Rapid phosphorylation of microtubule-associated proteins through distinct mitogenic pathways.

Mitogenic stimulation of sparse quiescent Swiss 3T3 cells with serum induces a transient reorganization of microtubules which may be necessary for generation or transduction of the mitogenic signal(s). Recently, several studies have shown that microtubule-associated proteins (MAPs) modulate microtubule-mediated functions in vitro and in vivo. We have analyzed, by two-dimensional electrophoresis, the molecular changes in MAPs associated with microtubules in situ following cell activation. By as early as 15 min after addition of serum, several of the MAPs present in quiescent cells are lost from the assembled microtubule fraction while one additional MAP becomes evident.
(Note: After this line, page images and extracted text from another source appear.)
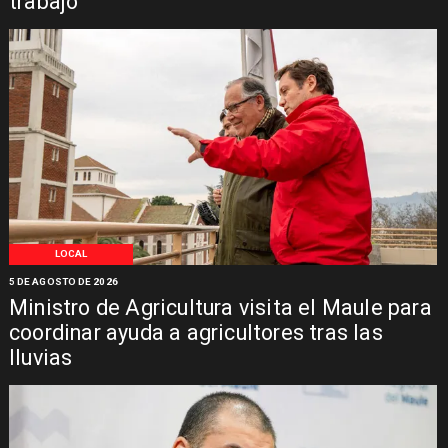
trabajo
LOCAL
5 DE AGOSTO DE 2026
Ministro de Agricultura visita el Maule para
coordinar ayuda a agricultores tras las
lluvias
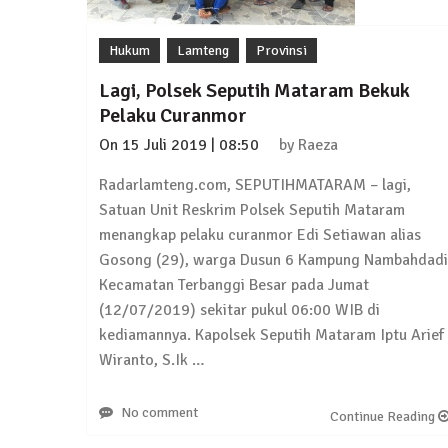
4 September 2025 | 15:40
News Flash
Hukum
Lamteng
Provinsi
iklan ucapan HUT RI
20 Agustus 2025 | 14:43
Lagi, Polsek Seputih Mataram Bekuk
Pelaku Curanmor
News Flash
On
15 Juli 2019 | 08:50
by
Raeza
Maling Jebol Plafon Konter HP di Rumbia, 
26 Juli 2025 | 10:33
Radarlamteng.com, SEPUTIHMATARAM – lagi,
Satuan Unit Reskrim Polsek Seputih Mataram
News Flash
menangkap pelaku curanmor Edi Setiawan alias
Kejari Geledah Kantor Disporapar Lamteng
Gosong (29), warga Dusun 6 Kampung Nambahdadi
16 Oktober 2024 | 05:27
Kecamatan Terbanggi Besar pada Jumat
(12/07/2019) sekitar pukul 06:00 WIB di
News Flash
kediamannya. Kapolsek Seputih Mataram Iptu Arief
Berikut Jadwal Debat Kandidat Cabup-Ca
Wiranto, S.Ik …
13 Oktober 2024 | 12:22
No comment
Continue Reading
News Flash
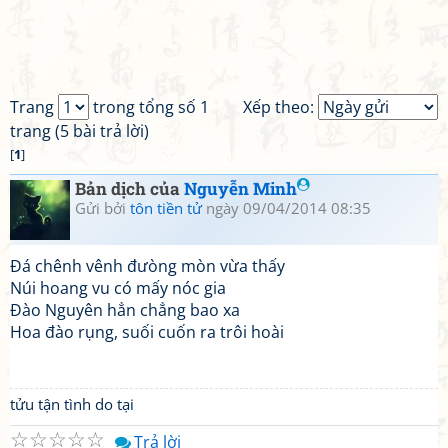
Trang
trong tổng số 1
Xếp theo:
trang (5 bài trả lời)
[
1
]
Bản dịch của
Nguyễn Minh
Gửi bởi
tôn tiền tử
ngày 09/04/2014 08:35
Đá chênh vênh đưòng mòn vừa thấy
Núi hoang vu có mấy nóc gia
Đào Nguyên hẳn chẳng bao xa
Hoa đào rụng, suối cuốn ra trôi hoài
tửu tận tình do tại
☆
☆
☆
☆
☆
Trả lời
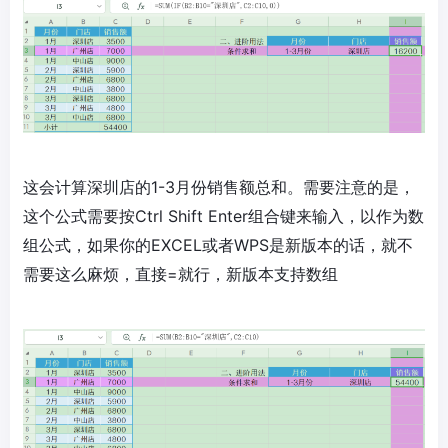
这会计算深圳店的1-3月份销售额总和。需要注意的是，
这个公式需要按Ctrl Shift Enter组合键来输入，以作为数
组公式，如果你的EXCEL或者WPS是新版本的话，就不
需要这么麻烦，直接=就行，新版本支持数组​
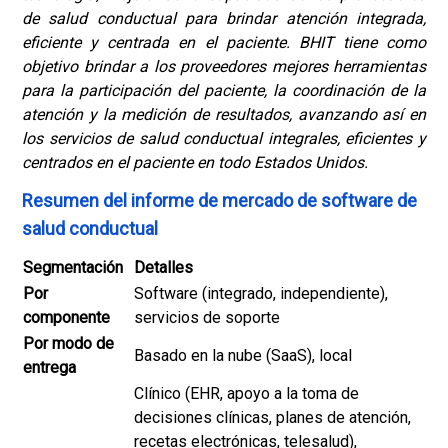
de salud conductual para brindar atención integrada,
eficiente y centrada en el paciente.
BHIT tiene como
objetivo brindar a los proveedores mejores herramientas
para la participación del paciente, la coordinación de la
atención y la medición de resultados, avanzando así en
los servicios de salud conductual integrales, eficientes y
centrados en el paciente en todo Estados Unidos.
Resumen del informe de mercado de software de
salud conductual
Segmentación
Detalles
Por
Software (integrado, independiente),
componente
servicios de soporte
Por modo de
Basado en la nube (SaaS), local
entrega
Clínico (EHR, apoyo a la toma de
decisiones clínicas, planes de atención,
recetas electrónicas, telesalud),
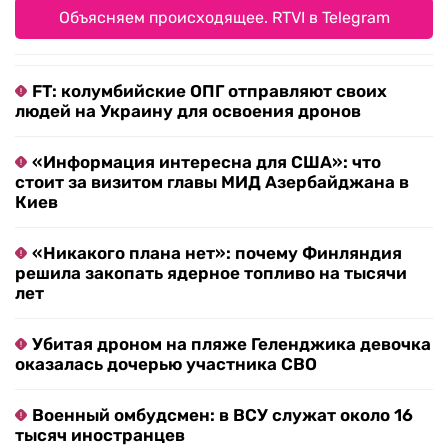
Объясняем происходящее. RTVI в Telegram
FT: колумбийские ОПГ отправляют своих
людей на Украину для освоения дронов
«Информация интересна для США»: что
стоит за визитом главы МИД Азербайджана в
Киев
«Никакого плана нет»: почему Финляндия
решила закопать ядерное топливо на тысячи
лет
Убитая дроном на пляже Геленджика девочка
оказалась дочерью участника СВО
Военный омбудсмен: в ВСУ служат около 16
тысяч иностранцев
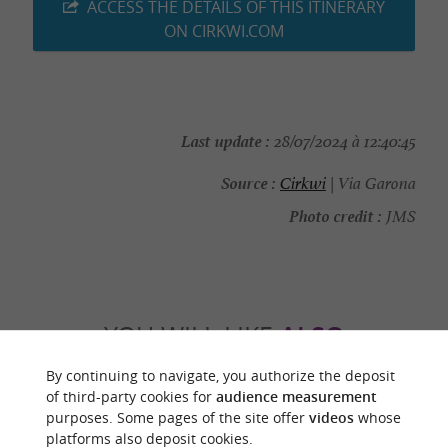
ACCESS THE DETAILS OF THIS ITINERARY
ON CIRKWI.COM
Last update :
28/07/2024 à 12:40:45
Source :
Cirkwi
| Via Garona
Photo credit :
JMS
YOU WILL LIKE
ALSO
By continuing to navigate, you authorize the deposit
Discover
Information
Accommodation
of third-party cookies for
audience measurement
purposes. Some pages of the site offer
videos
whose
platforms also deposit cookies.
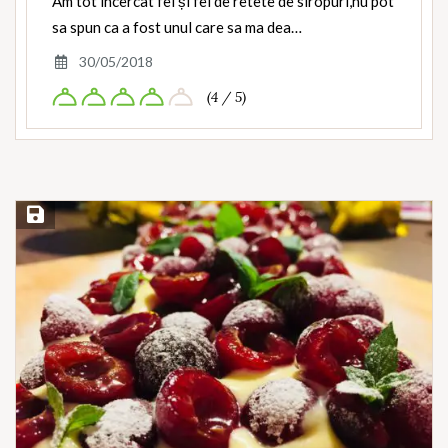
Am tot incercat fel și fel de retete de siropuri,nu pot
sa spun ca a fost unul care sa ma dea…
30/05/2018
(4 / 5)
Save Recipe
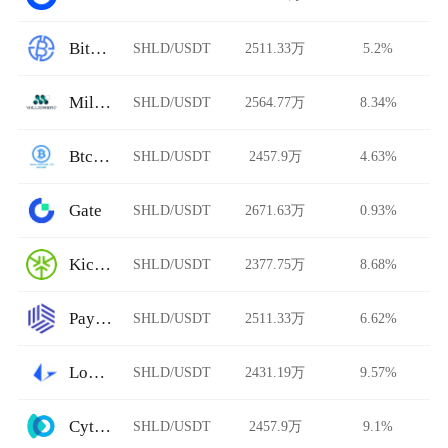
BitAsiaEx
SHLD/USDT
2511.33万
5.2%
Millionero
SHLD/USDT
2564.77万
8.34%
BtcTrade
SHLD/USDT
2457.9万
4.63%
Gate
SHLD/USDT
2671.63万
0.93%
KickEX
SHLD/USDT
2377.75万
8.68%
Paymium
SHLD/USDT
2511.33万
6.62%
Loopring AMM
SHLD/USDT
2431.19万
9.57%
Cytoswap
SHLD/USDT
2457.9万
9.1%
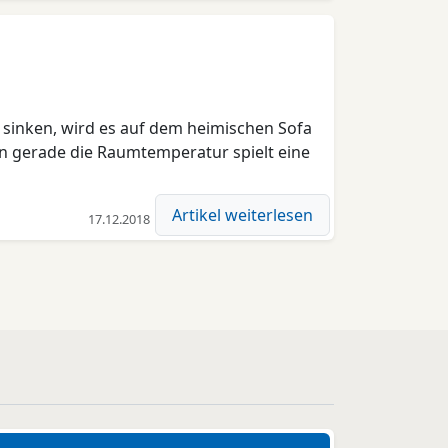
 sinken, wird es auf dem heimischen Sofa
n gerade die Raumtemperatur spielt eine
Artikel weiterlesen
17.12.2018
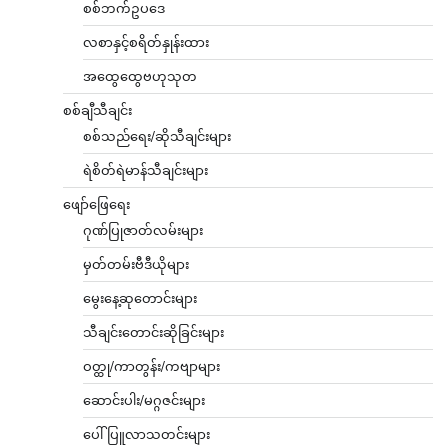
စစ်ဘက်ဥပဒေ
လစာနှင့်စရိတ်နှုန်းထား
အထွေထွေဗဟုသုတ
စစ်ချီသီချင်း
စစ်သည်ရေး/ဆိုသီချင်းများ
ရဲစိတ်ရဲမာန်သီချင်းများ
ဖျော်ဖြေရေး
ဂုဏ်ပြုဇာတ်လမ်းများ
မှတ်တမ်းဗီဒီယိုများ
မွေးနေ့ဆုတောင်းများ
သီချင်းတောင်းဆိုခြင်းများ
ဝတ္ထု/ကာတွန်း/ကဗျာများ
ဆောင်းပါး/မဂ္ဂဇင်းများ
ပေါ်ပြူလာသတင်းများ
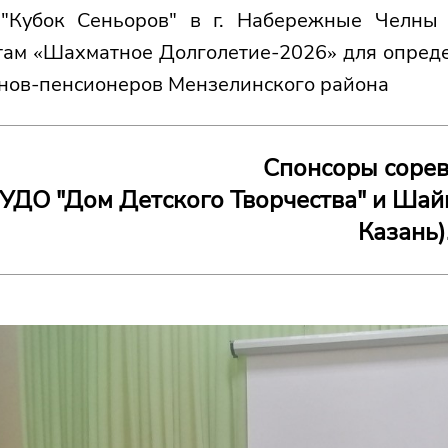
 "Кубок Сеньоров" в г. Набережные Челны 
ам «Шахматное Долголетие-2026» для опреде
нов-пенсионеров Мензелинского района
Спонсоры соре
ДО "Дом Детского Творчества" и Шайг
Казань)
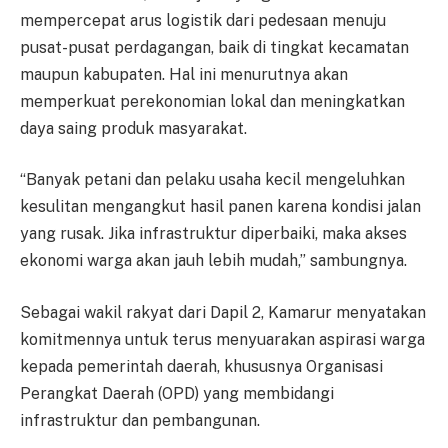
mempercepat arus logistik dari pedesaan menuju
pusat-pusat perdagangan, baik di tingkat kecamatan
maupun kabupaten. Hal ini menurutnya akan
memperkuat perekonomian lokal dan meningkatkan
daya saing produk masyarakat.
“Banyak petani dan pelaku usaha kecil mengeluhkan
kesulitan mengangkut hasil panen karena kondisi jalan
yang rusak. Jika infrastruktur diperbaiki, maka akses
ekonomi warga akan jauh lebih mudah,” sambungnya.
Sebagai wakil rakyat dari Dapil 2, Kamarur menyatakan
komitmennya untuk terus menyuarakan aspirasi warga
kepada pemerintah daerah, khususnya Organisasi
Perangkat Daerah (OPD) yang membidangi
infrastruktur dan pembangunan.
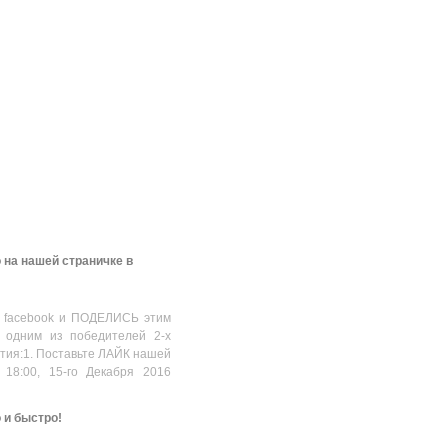
 на нашей страничке в
 facebook и ПОДЕЛИСЬ этим
 одним из победителей 2-х
стия:1. Поставьте ЛАЙК нашей
 18:00, 15-го Декабря 2016
о и быстро!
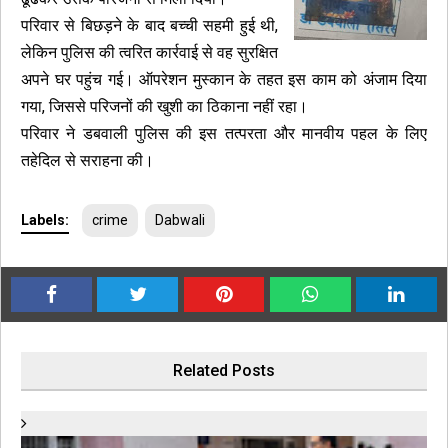
परिवार से बिछड़ने के बाद बच्ची सहमी हुई थी,
लेकिन पुलिस की त्वरित कार्रवाई से वह सुरक्षित
अपने घर पहुंच गई। ऑपरेशन मुस्कान के तहत इस काम को अंजाम दिया
गया, जिससे परिजनों की खुशी का ठिकाना नहीं रहा।
परिवार ने डबवाली पुलिस की इस तत्परता और मानवीय पहल के लिए
तहेदिल से सराहना की
।
Labels:
crime
Dabwali
Related Posts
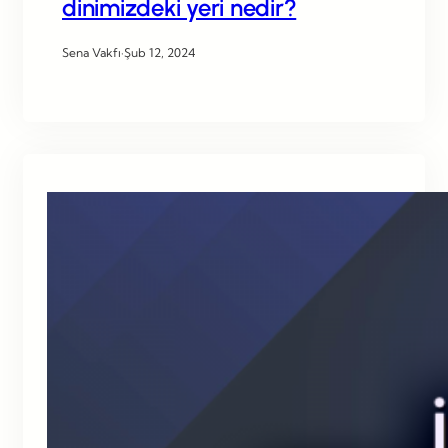
dinimizdeki yeri nedir?
Sena Vakfı
·
Şub 12, 2024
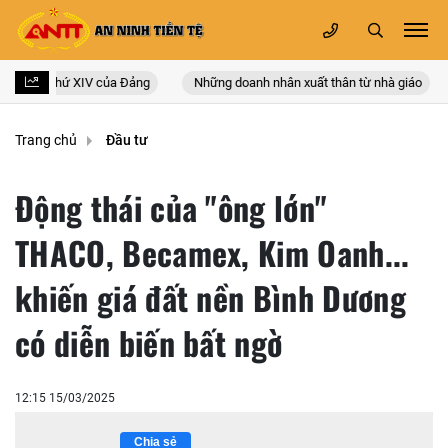
uốc lần thứ XIV của Đảng
Những doanh nhân xuất thân từ nhà giáo
Trang chủ
Đầu tư
Động thái của "ông lớn"
THACO, Becamex, Kim Oanh...
khiến giá đất nền Bình Dương
có diễn biến bất ngờ
12:15 15/03/2025
Chia sẻ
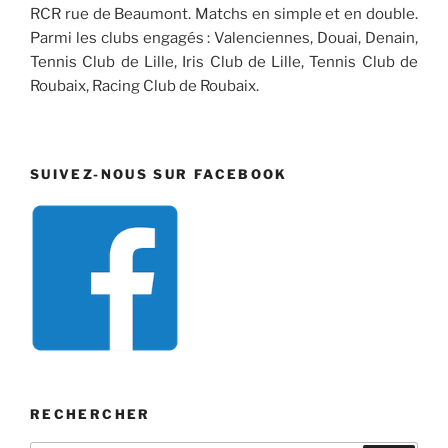
RCR rue de Beaumont. Matchs en simple et en double.
Parmi les clubs engagés : Valenciennes, Douai, Denain,
Tennis Club de Lille, Iris Club de Lille, Tennis Club de
Roubaix, Racing Club de Roubaix.
SUIVEZ-NOUS SUR FACEBOOK
RECHERCHER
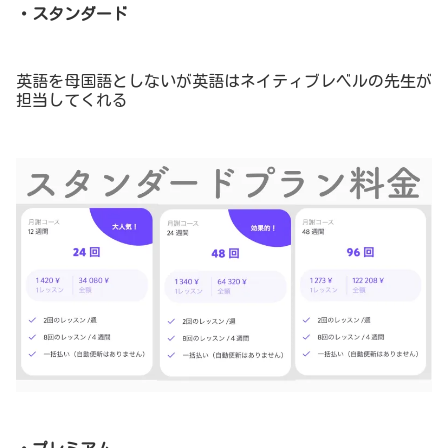
・スタンダード
英語を母国語としないが英語はネイティブレベルの先生が
担当してくれる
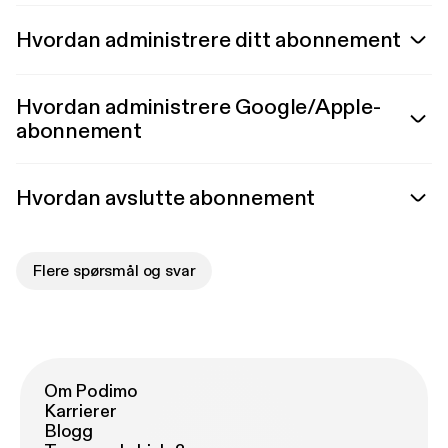
Hvordan administrere ditt abonnement
Hvordan administrere Google/Apple-
abonnement
Hvordan avslutte abonnement
Flere spørsmål og svar
Om Podimo
Karrierer
Blogg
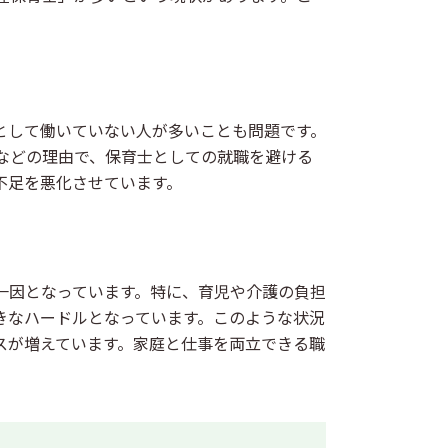
。
として働いていない人が多いことも問題です。
などの理由で、保育士としての就職を避ける
不足を悪化させています。
一因となっています。特に、育児や介護の負担
きなハードルとなっています。このような状況
スが増えています。家庭と仕事を両立できる職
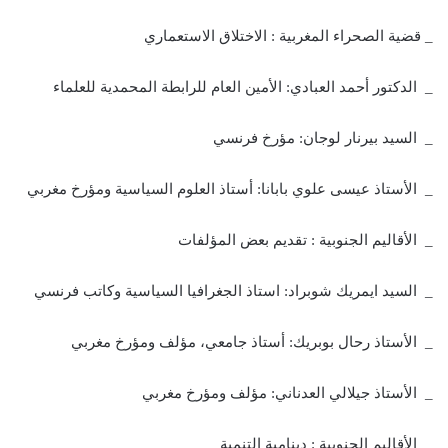
_ قضية الصحراء المغربية : الاختلاق الاستعماري
_ الدكتور أحمد العبادي: الأمين العام للرابطة المحمدية للعلماء
_ السيد بيرنار لوجان: مؤرخ فرنسي
_ الأستاذ عيسى علوي بابانا: أستاذ العلوم السياسية ومؤرخ مغربي
_ الأقاليم الجنوبية : تقديم بعض المؤلفات
_ السيد ايمريك شوبراد: استاذ الجغرافيا السياسية وكاتب فرنسي
_ الأستاذ رحال بوبريك: أستاذ جامعي، مؤلف ومؤرخ مغربي
_ الأستاذ جيلالي العدناني: مؤلف ومؤرخ مغربي
_ الأقاليم الجنوبية : دينامية التنمية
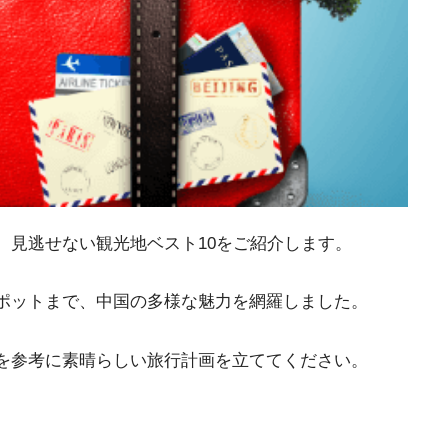
見逃せない観光地ベスト10をご紹介します。
ポットまで、中国の多様な魅力を網羅しました。
を参考に素晴らしい旅行計画を立ててください。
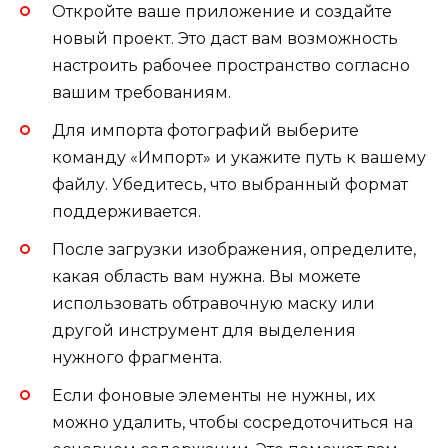
Откройте ваше приложение и создайте
новый проект. Это даст вам возможность
настроить рабочее пространство согласно
вашим требованиям.
Для импорта фотографий выберите
команду «Импорт» и укажите путь к вашему
файлу. Убедитесь, что выбранный формат
поддерживается.
После загрузки изображения, определите,
какая область вам нужна. Вы можете
использовать обтравочную маску или
другой инструмент для выделения
нужного фрагмента.
Если фоновые элементы не нужны, их
можно удалить, чтобы сосредоточиться на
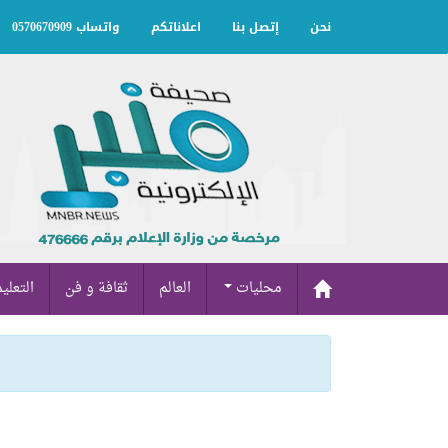
نحن
إتصل بنا
اعلاناتكم
واتساب 0570670909
محليات
العالم
ثقافة و فن
التعلي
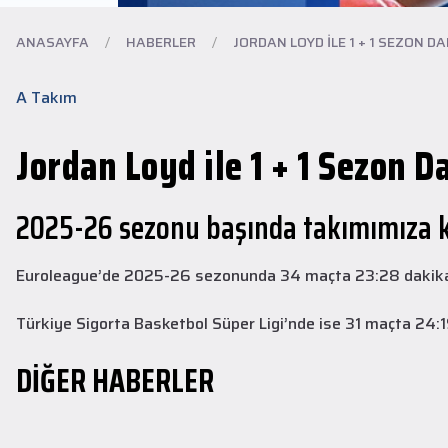
ANASAYFA
/
HABERLER
/
JORDAN LOYD ILE 1 + 1 SEZON DAH
A Takım
Jordan Loyd ile 1 + 1 Sezon D
2025-26 sezonu başında takımımıza kat
Altyapı
30 Temmuz 2026
Euroleague’de 2025-26 sezonunda 34 maçta 23:28 dakika ort
Altyapı Takımlarımız Yeni Sezon
Çalışmalarına Başladı
Türkiye Sigorta Basketbol Süper Ligi’nde ise 31 maçta 24:19
Altyapı Takımlarımız, 2026–2027 sezonu hazırlıkları kapsamında ilk
DİĞER HABERLER
antrenmanlarını gerçekleştirdi.
DEVAMINI OKU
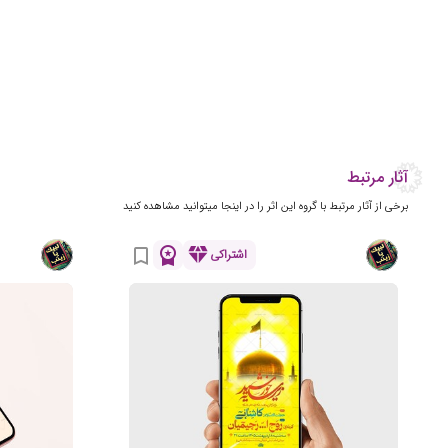
آثار مرتبط
برخی از آثار مرتبط با گروه این اثر را در اینجا میتوانید مشاهده کنید
workspace_premium
diamond
bookmark_border
اشتراکی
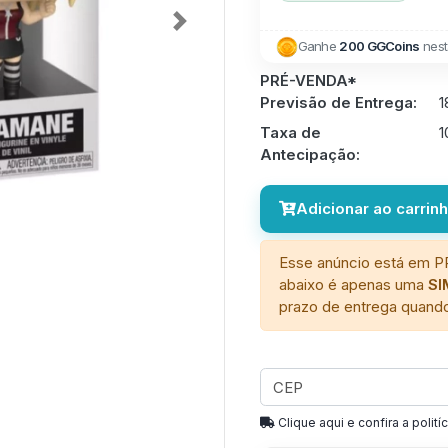
Next
Ganhe
200 GGCoins
nest
PRÉ-VENDA*
Previsão de Entrega:
1
Taxa de
Antecipação:
Adicionar ao carrin
Esse anúncio está em P
abaixo é apenas uma
S
prazo de entrega quando
Clique aqui e confira a politíc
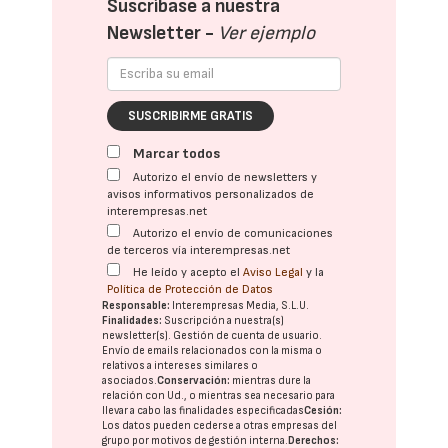
Suscríbase a nuestra
Newsletter -
Ver ejemplo
SUSCRIBIRME GRATIS
Marcar todos
Autorizo el envío de newsletters y
avisos informativos personalizados de
interempresas.net
Autorizo el envío de comunicaciones
de terceros vía interempresas.net
He leído y acepto el
Aviso Legal
y la
Política de Protección de Datos
Responsable:
Interempresas Media, S.L.U.
Finalidades:
Suscripción a nuestra(s)
newsletter(s). Gestión de cuenta de usuario.
Envío de emails relacionados con la misma o
relativos a intereses similares o
asociados.
Conservación:
mientras dure la
relación con Ud., o mientras sea necesario para
llevar a cabo las finalidades especificadas
Cesión:
Los datos pueden cederse a otras
empresas del
grupo
por motivos de gestión interna.
Derechos:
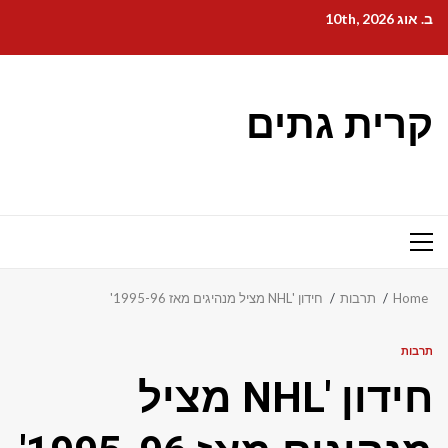
Ski
ב. אוג 10th, 2026
t
conten
קרית גתים
Primary
Menu
Home
תרבות
חידון 'NHL מציל מנהיגים מאז 1995-96'
תרבות
חידון 'NHL מציל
This new MAP is a phosphoprotein whose appearance is independent of protein synthesis. Four additional MAPs also become phosphorylated, and this phosphorylation is accompanied by a partial redistribution of MAPs into the unassembled soluble fraction. Stimulation of cells with purified platelet-derived growth factor or phorbol tumor promoter, a direct activator of protein kinase C, also induces phosphorylation of the same MAPs and DNA synthesis. These results demonstrate that activation of the protein kinase C pathway is sufficient to promote the phosphorylation of MAPs and mitogenesis. However, epidermal growth factor, which does not activate protein kinase C, also stimulates phosphorylation of MAPs and DNA replication. Furthermore, down-regulation of the protein kinase C pathway does not prevent these responses. We conclude that phosphorylation of MAPs and mitogenesis can proceed through protein kinase C-dependent and -independent pathways in 3T3 cells.